John Grindrod: the highway version of the separation of fact from fiction
Being a frequent distant driver, both for work and play, I have seen a lot beyond the edge lines of my roads and those recall grooves that can surely come in handy. As far as what I have seen over time, there have been a lot of deer sightings, both the live versions in the fields of my highways and also the deceased versions right next to the roads.
As for other curiosities, there are times when I can be fooled. During my monthly business trips to the woods corner of the now defunct Bevo Francis basketball scoring machine, past Chillicothe on state road 35 towards Gallipolis, I noticed a road sign next to the freeway which I thought said “Lloyd Bridges Road”.
Immediately my mind turned to the actor I first saw as a boy watching the old black and white drama series Sea Hunt, which ran from 1958 to 1961 and starred Bridges as Mike Nelson, a Coast Guard auxiliary diver solving all kinds of problems. of crimes somewhat saturated with water.

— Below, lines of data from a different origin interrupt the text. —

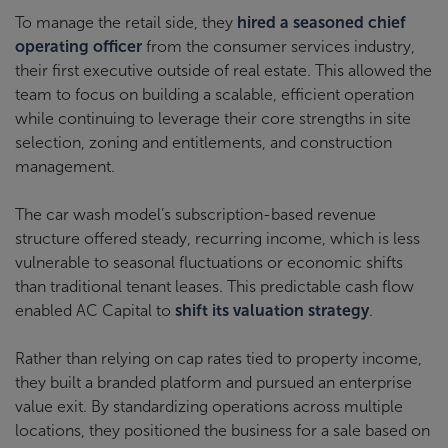
To manage the retail side, they
hired a seasoned chief
operating officer
from the consumer services industry,
their first executive outside of real estate. This allowed the
team to focus on building a scalable, efficient operation
while continuing to leverage their core strengths in site
selection, zoning and entitlements, and construction
management.
The car wash model’s subscription-based revenue
structure offered steady, recurring income, which is less
vulnerable to seasonal fluctuations or economic shifts
than traditional tenant leases. This predictable cash flow
enabled AC Capital to
shift its valuation strategy
.
Rather than relying on cap rates tied to property income,
they built a branded platform and pursued an enterprise
value exit. By standardizing operations across multiple
locations, they positioned the business for a sale based on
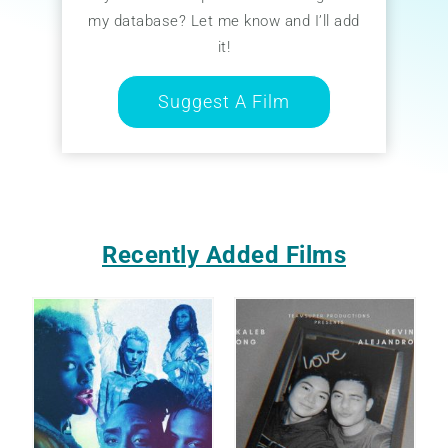
my database? Let me know and I’ll add
it!
Suggest A Film
Recently Added Films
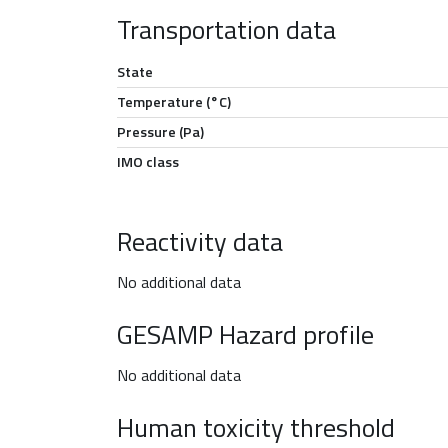
Transportation data
State
Temperature (°C)
Pressure (Pa)
IMO class
Reactivity data
No additional data
GESAMP Hazard profile
No additional data
Human toxicity threshold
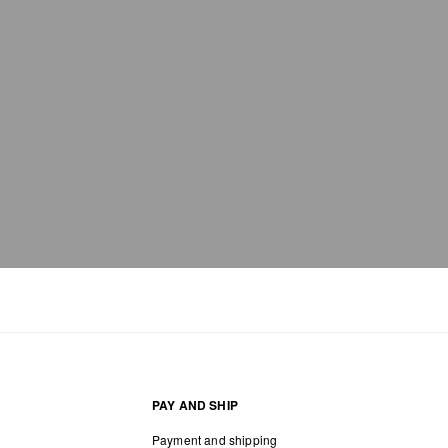
PAY AND SHIP
Payment and shipping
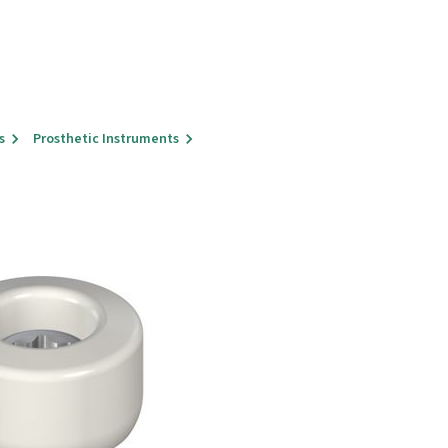
s
Prosthetic Instruments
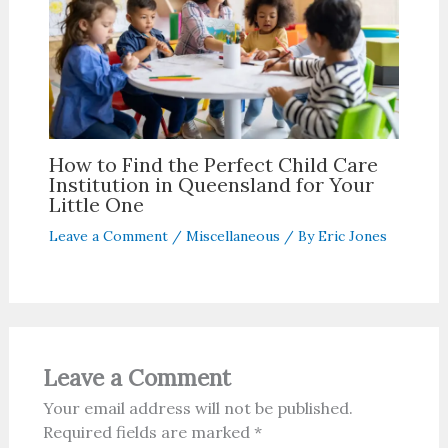
How to Find the Perfect Child Care
Institution in Queensland for Your
Little One
Leave a Comment
/
Miscellaneous
/ By
Eric Jones
Leave a Comment
Your email address will not be published.
Required fields are marked
*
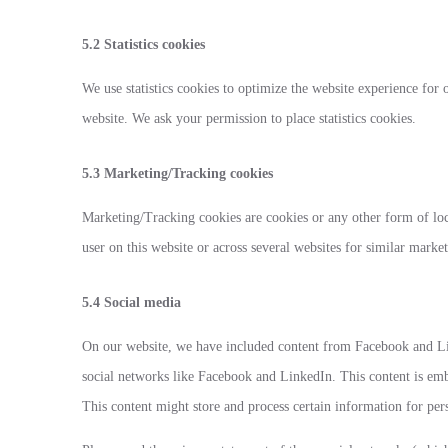
5.2 Statistics cookies
We use statistics cookies to optimize the website experience for o
website. We ask your permission to place statistics cookies.
5.3 Marketing/Tracking cookies
Marketing/Tracking cookies are cookies or any other form of local
user on this website or across several websites for similar marke
5.4 Social media
On our website, we have included content from Facebook and Lin
social networks like Facebook and LinkedIn. This content is e
This content might store and process certain information for per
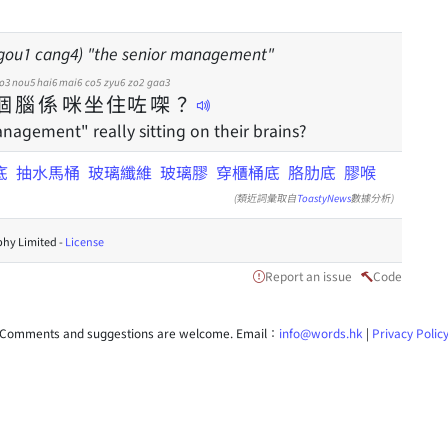
gou1 cang4) "the senior management"
o3
nou5
hai6
mai6
co5
zyu6
zo2
gaa3
個
腦
係
咪
坐
住
咗
㗎
？
nagement" really sitting on their brains?
底
抽水馬桶
玻璃纖維
玻璃膠
穿櫃桶底
胳肋底
膠喉
(類近詞彙取自
ToastyNews
數據分析)
hy Limited -
License
Report an issue
Code
Comments and suggestions are welcome. Email：
info@words.hk
|
Privacy Polic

As the miles went by, I also thought about Bridges’ later roles, especially the comedic roles the former drama actor played in the movie Airplane and in some episodes of my everyone’s favorite sit-com. the times, Seinfeld.
As more and more miles went by, I mentally bounced back on this second generation of Bridges actors, Beau and Jeff, and their work in the movies.
I made a mental note to check the internet later to find out exactly where in south central Ohio Bridges was hailed. How did I not know, I wondered. Later, after Google Google searches for Lloyd Bridges, was I ever puzzled when I saw that Bridges grew up in California.
So, on my return to the area, I took a closer look at the sign and realized that it actually said “Lloyds Bridge Road”, thus proving that anything you think you see off the road is not what it seemed to be.
I remember when I was a kid on one of our annual summer trips to my father’s hometowns in Boston, while on the Mass Turnpike my mother insisted that in the distance he there was a drawbridge. My father, a native son and true Bay Stater, was in disbelief; my sister Joanie was skeptical; and I was hopeful, because I liked castles and moats very much.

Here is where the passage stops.